L’omniprésence du conflit israélo-palestinien, les injustices sociales
et les anachronismes du système politique constituent la toile de fond de la situation libanaise. Un dossier à lire dans notre rubrique Monde .

Denis Sieffert  • 15 mai 2008 abonné·es

Le cheikh Fadlallah, l’un des plus hauts dignitaires chiites du Liban, avait un jour affirmé que le Hezbollah n’aurait jamais existé si Israël n’avait pas envahi le Liban en 1982. On pourrait ajouter que l’armée d’Ariel Sharon n’aurait sans doute jamais envahi le Liban s’il ne s’était agi d’y détruire l’Organisation de libération de la Palestine et de liquider son leader, Yasser Arafat. C’est dire que la crise libanaise — celle-ci comme les précédentes — a un rapport étroit avec le conflit israélo-palestinien. Le développement en plusieurs étapes du Hezbollah, son entrée en politique à partir de 1992, ses succès électoraux n’ont été possibles qu’en raison de la peur et de l’hostilité qu’inspirait Israël à la population libanaise. C’est la «résistance» à Israël qui a «fait» le Hezbollah, légitimé son armement dans un pays démantelé et longtemps sans armée. À cet égard, la cause immédiate de la crise de ces derniers jours est édifiante. Le Hezbollah a fait une démonstration de force qui l’a conduit à occuper toute la partie ouest de Beyrouth parce que le gouvernement sunnite de Fouad Siniora voulait démanteler son réseau de télécommunication.
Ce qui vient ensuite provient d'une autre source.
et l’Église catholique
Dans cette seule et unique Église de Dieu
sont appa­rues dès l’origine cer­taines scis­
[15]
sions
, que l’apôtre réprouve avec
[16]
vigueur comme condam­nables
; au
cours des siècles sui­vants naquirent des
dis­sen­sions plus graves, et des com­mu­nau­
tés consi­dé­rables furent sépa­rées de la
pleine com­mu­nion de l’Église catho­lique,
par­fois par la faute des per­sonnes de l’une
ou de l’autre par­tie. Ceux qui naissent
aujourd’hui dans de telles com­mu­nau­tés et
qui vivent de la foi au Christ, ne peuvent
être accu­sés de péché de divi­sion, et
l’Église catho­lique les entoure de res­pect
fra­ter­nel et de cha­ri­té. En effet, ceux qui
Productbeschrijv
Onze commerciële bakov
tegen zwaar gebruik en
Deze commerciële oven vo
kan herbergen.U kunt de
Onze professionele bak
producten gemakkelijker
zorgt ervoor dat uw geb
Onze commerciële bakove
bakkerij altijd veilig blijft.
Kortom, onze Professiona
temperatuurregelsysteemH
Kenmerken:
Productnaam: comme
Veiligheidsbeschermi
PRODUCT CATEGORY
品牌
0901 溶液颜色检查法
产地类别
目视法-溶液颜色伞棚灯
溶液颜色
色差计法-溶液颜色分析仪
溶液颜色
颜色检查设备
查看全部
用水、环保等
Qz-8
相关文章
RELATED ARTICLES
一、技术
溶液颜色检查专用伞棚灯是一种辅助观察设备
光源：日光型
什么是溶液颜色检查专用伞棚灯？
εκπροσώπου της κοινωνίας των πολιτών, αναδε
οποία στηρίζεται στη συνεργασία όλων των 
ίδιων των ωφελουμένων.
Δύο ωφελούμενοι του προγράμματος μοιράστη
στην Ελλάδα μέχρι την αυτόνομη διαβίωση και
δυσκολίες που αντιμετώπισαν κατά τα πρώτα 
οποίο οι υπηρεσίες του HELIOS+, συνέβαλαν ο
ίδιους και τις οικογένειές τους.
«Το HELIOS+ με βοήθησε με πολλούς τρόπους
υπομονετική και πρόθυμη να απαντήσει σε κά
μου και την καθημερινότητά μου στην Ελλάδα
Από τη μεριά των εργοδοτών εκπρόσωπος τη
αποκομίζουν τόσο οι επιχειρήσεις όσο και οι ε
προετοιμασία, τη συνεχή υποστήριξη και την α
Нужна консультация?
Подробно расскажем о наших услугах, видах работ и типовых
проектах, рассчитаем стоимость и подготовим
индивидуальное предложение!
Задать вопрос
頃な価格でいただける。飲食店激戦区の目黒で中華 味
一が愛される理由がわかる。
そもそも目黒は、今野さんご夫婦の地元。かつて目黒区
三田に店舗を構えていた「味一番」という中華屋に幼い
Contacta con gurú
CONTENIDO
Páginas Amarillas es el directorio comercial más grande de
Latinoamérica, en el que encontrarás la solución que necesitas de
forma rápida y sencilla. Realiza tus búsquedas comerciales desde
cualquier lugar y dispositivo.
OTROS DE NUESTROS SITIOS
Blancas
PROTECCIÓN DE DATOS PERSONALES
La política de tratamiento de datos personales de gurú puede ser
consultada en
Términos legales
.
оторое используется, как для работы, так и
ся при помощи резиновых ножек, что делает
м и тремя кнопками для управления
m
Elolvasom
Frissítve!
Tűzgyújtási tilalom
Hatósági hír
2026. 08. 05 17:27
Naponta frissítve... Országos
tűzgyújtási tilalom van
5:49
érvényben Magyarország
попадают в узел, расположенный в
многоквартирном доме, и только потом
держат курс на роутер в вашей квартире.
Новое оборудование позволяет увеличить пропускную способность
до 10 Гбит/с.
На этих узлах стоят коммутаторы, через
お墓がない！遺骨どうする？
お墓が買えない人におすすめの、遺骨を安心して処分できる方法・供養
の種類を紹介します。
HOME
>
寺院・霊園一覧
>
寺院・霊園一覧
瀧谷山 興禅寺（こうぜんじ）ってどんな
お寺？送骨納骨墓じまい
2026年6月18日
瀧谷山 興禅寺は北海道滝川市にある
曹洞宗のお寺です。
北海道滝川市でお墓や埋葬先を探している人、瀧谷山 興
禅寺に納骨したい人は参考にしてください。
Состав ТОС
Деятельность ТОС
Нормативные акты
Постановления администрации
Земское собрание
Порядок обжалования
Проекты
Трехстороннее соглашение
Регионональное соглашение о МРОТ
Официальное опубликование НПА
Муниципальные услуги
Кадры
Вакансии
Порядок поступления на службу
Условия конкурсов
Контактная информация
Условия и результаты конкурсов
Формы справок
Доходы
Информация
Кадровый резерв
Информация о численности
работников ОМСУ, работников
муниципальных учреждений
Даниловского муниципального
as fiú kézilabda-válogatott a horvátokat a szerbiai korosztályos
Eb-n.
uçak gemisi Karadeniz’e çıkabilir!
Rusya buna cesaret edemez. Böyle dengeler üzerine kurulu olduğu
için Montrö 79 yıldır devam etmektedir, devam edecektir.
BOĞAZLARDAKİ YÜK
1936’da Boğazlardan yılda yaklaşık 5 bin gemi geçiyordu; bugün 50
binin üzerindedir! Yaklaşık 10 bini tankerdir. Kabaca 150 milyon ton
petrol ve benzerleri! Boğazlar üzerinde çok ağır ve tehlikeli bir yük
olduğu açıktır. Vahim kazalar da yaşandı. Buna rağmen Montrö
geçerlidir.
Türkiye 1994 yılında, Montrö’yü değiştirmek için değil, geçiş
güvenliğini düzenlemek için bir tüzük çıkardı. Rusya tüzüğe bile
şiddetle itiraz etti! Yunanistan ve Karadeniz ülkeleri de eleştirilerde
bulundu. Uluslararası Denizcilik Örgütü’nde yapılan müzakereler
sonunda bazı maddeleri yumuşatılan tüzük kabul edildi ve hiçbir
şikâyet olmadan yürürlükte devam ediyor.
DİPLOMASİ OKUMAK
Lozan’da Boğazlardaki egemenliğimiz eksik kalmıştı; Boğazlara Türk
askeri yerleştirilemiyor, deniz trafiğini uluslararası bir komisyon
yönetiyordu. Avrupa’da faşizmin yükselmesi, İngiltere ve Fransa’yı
Illustration - Liban : les causes profondes d’une crise


Des combattants chiites surveillent des prisonniers pro-gouvernement à Beyrouth, le 9 mai. Ibrahim/AFP

Chacun sait que les télécommunications sont aujourd’hui une arme de première importance. C’est grâce à ce réseau privé que le Hezbollah a pu déjouer plusieurs tentatives d’assassinat de ses leaders par Israël, dont l’aviation, comme pour donner raison au mouvement chiite, survolait dimanche le Sud-Liban, en infraction de toutes les résolutions internationales. Il s’agissait donc bien d’un début de désarmement du Hezbollah. À juste titre, le secrétaire général du principal parti chiite, Hassan Nasrallah, a interprété cet acte comme une «déclaration de guerre» . Et cela dans une situation où le gouvernement libanais entretient une relation étroite avec l’Arabie Saoudite (ce que nos médias appellent «un pays arabe modéré» ), qui a elle-même fait le choix stratégique des États-Unis… et d’Israël contre l’Iran.

L’information qui nous est proposée dans la plupart des médias occidentaux est piégée dans une vision binaire du Liban et du Moyen-Orient. Le Hezbollah, lié à l’Iran et à la Syrie, incarnant le Mal absolu. Face à lui, on évoque avec une lueur d’admiration la «majorité pro-occidentale et anti-syrienne» en oubliant que cette coalition hétéroclite abrite notamment les Forces libanaises de Samir Geagea, grand massacreur, y compris de clans rivaux dans le camp chrétien, et les Phalanges d’Amine Gemayel. Mais, plus encore, c’est le rôle de ce qu’on appelle le clan Hariri qui devrait inciter à remettre en cause cette description manichéenne du Liban. Faut-il le rappeler ? À partir de 1992, avec l’arrivée au pouvoir de l’homme d’affaires libano-saoudien Rafic Hariri, le Liban est devenu pratiquement la propriété d’un seul homme. C’est l’économiste libanais Georges Corm qui l’écrit [^2] : «[Il] transformera profondément le pays, où ne compteront plus que les valeurs d’argent, les spéculations foncières et financières, les ventes des plus belles parcelles foncières aux riches ressortissants des pays du Golfe arabique.» «Il se porte acquéreur, poursuit Corm, de tout ce qui est à vendre à bon prix : banques, sociétés d’assurances, grands magasins, magnifiques parcelles que possède l’État français dans les beaux quartiers de Beyrouth.» Hariri a derrière lui l’Arabie Saoudite, les États-Unis et l’amitié indéfectible de Jacques Chirac. Au lendemain de la guerre civile (1975-1990), les années Hariri offrent à la bourgeoisie chrétienne libanaise une chance miraculeuse de redressement.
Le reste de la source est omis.